* [Goal of the exercise]: When a line in the data below includes "CCTV", pick it out and copy it.

* [Supplied entries]:
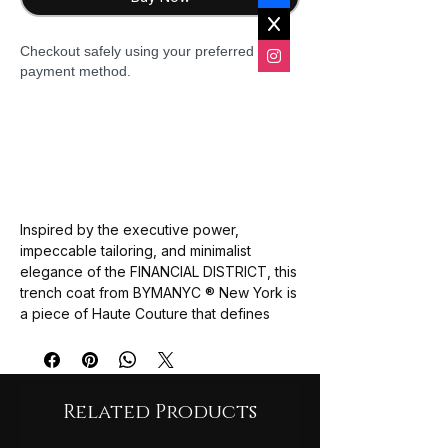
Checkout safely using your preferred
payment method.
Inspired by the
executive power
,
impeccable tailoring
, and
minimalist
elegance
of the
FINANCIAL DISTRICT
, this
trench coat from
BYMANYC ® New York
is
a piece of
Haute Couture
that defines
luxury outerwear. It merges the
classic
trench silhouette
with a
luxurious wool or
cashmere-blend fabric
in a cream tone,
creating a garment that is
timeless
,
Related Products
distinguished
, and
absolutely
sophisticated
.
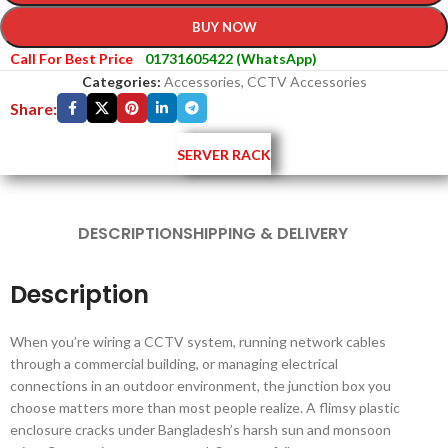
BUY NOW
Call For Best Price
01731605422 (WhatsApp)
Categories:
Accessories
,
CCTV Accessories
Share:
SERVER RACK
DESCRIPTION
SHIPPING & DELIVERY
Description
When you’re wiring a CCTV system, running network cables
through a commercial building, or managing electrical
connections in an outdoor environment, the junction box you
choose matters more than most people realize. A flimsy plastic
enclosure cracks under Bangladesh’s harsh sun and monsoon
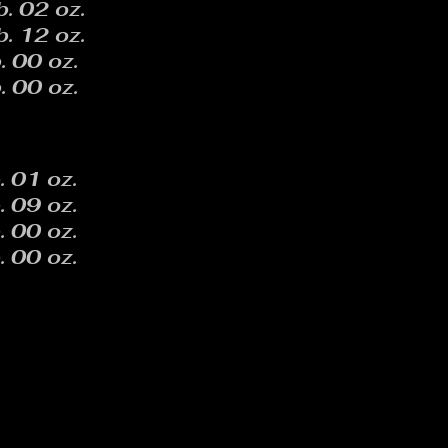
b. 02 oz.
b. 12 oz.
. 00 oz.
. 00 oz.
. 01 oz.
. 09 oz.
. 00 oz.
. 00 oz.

* [Solution to this exercise]:
CCTV Accessories
When you’re wiring a CCTV system, running network cables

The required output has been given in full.